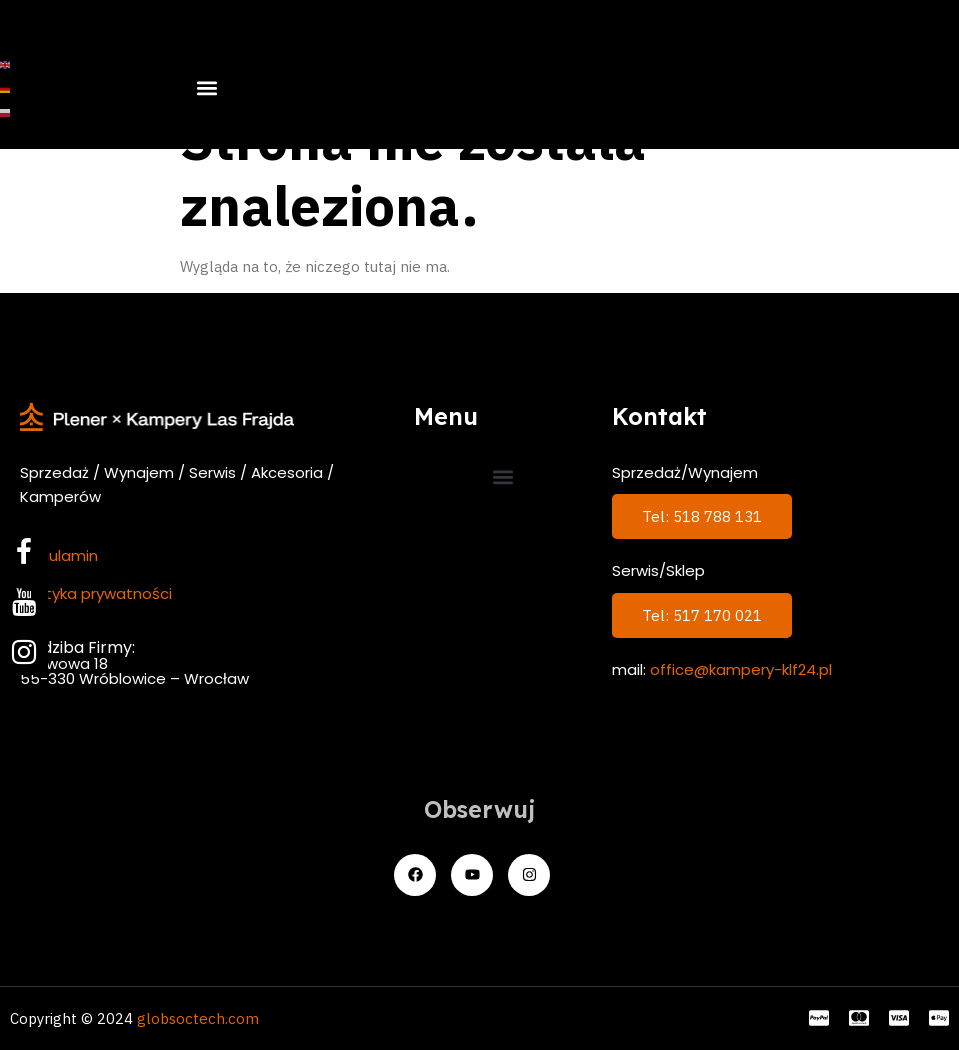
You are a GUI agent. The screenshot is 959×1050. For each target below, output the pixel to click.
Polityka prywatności (96, 593)
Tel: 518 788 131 (702, 516)
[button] (206, 88)
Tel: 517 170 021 (702, 615)
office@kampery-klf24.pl (741, 669)
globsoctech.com (198, 1018)
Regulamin (59, 555)
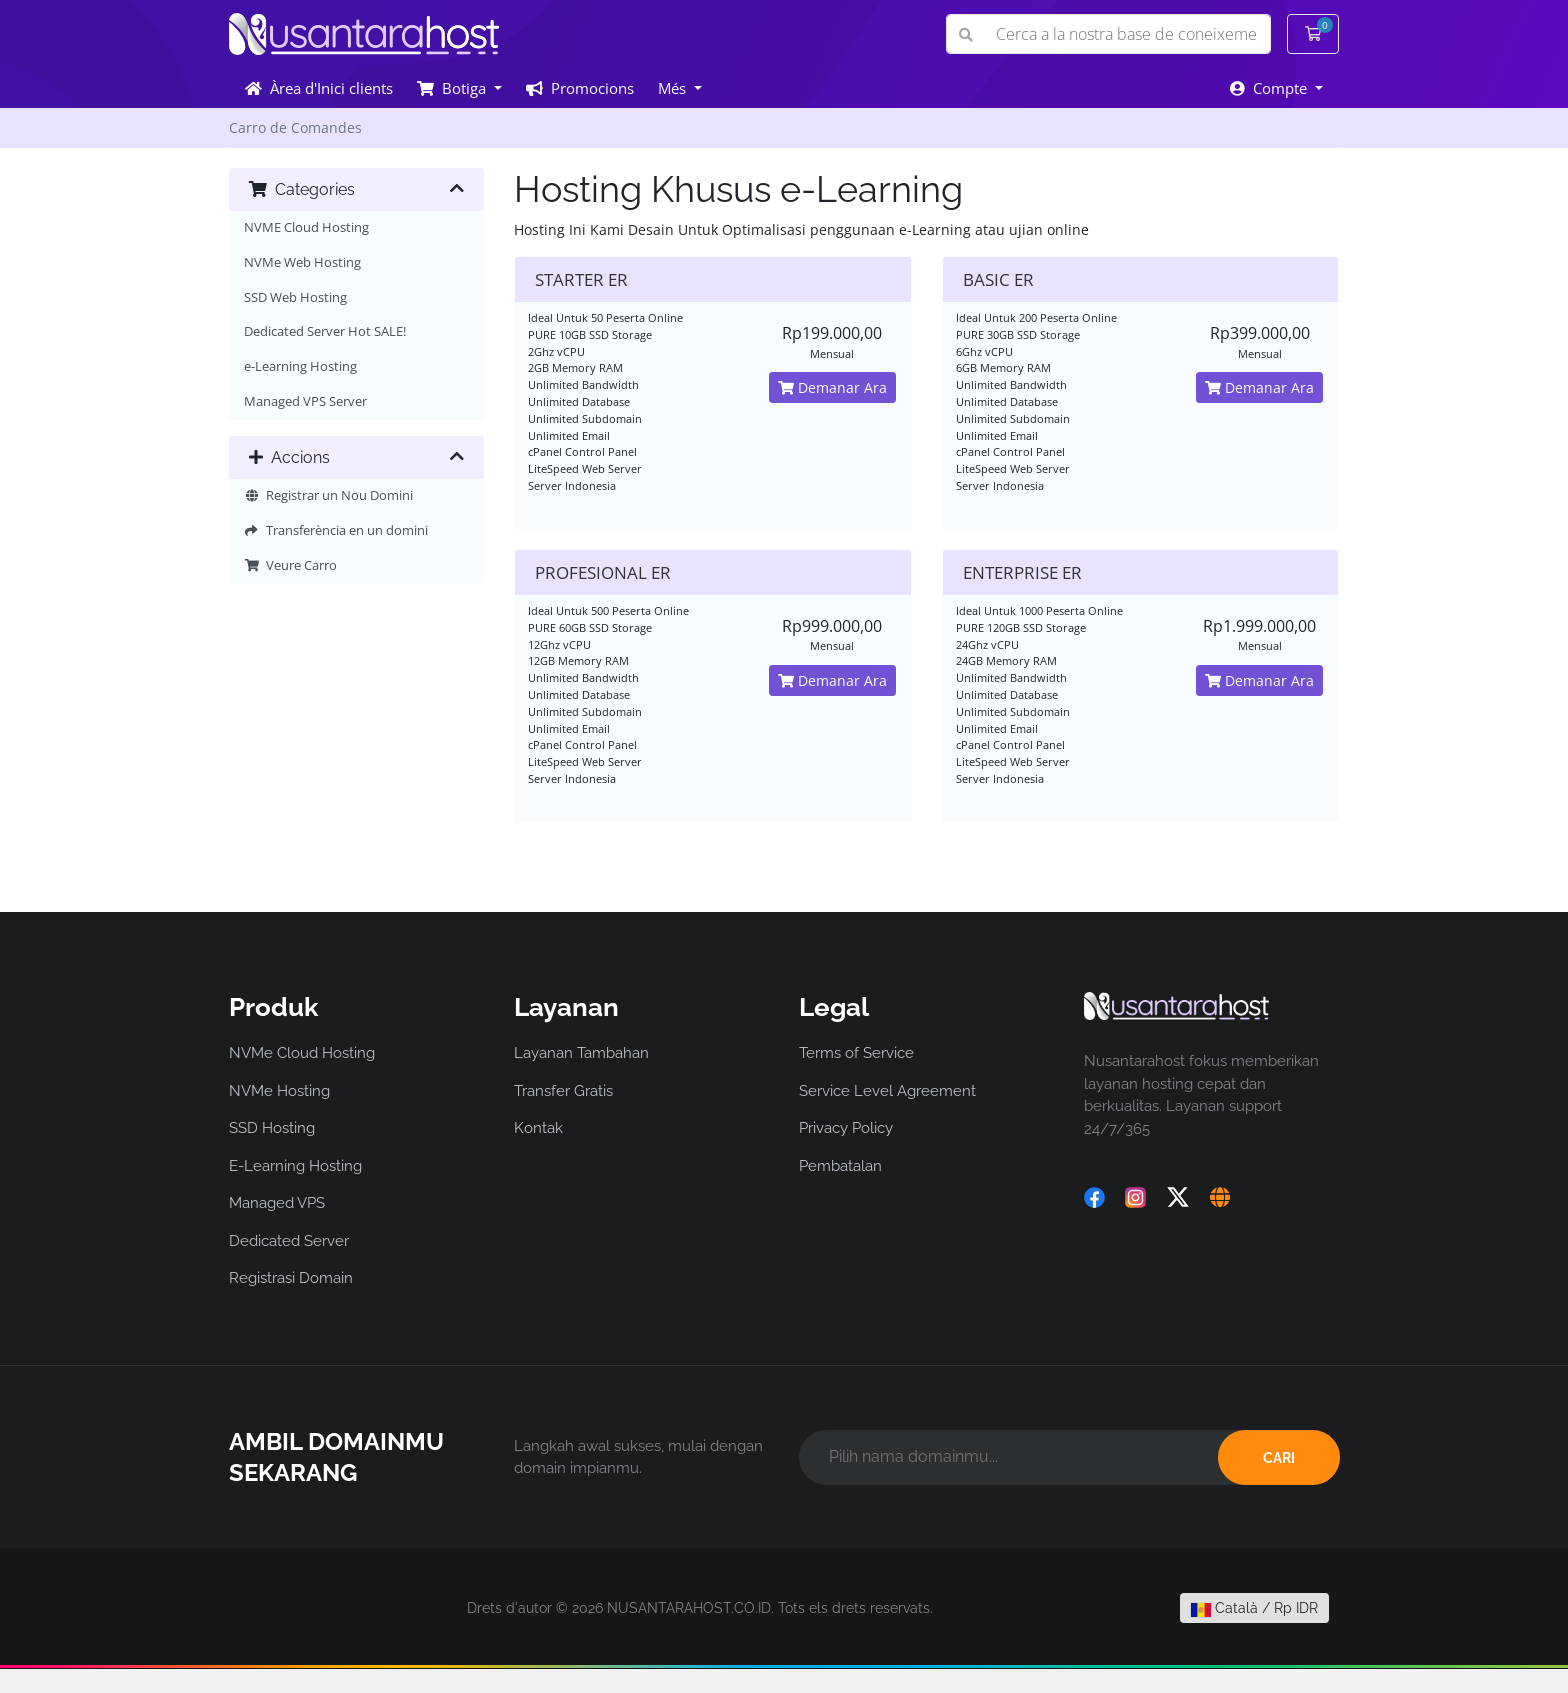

> [YOUR ASSIGNMENT]
Copying starts at the line containing "office@kampery-klf24.pl (741, 669)" and ends at the last line of the material above; repeat only those lines exactly and omit the pictures.

> [TASK ANSWER]
office@kampery-klf24.pl (741, 669)
globsoctech.com (198, 1018)
Regulamin (59, 555)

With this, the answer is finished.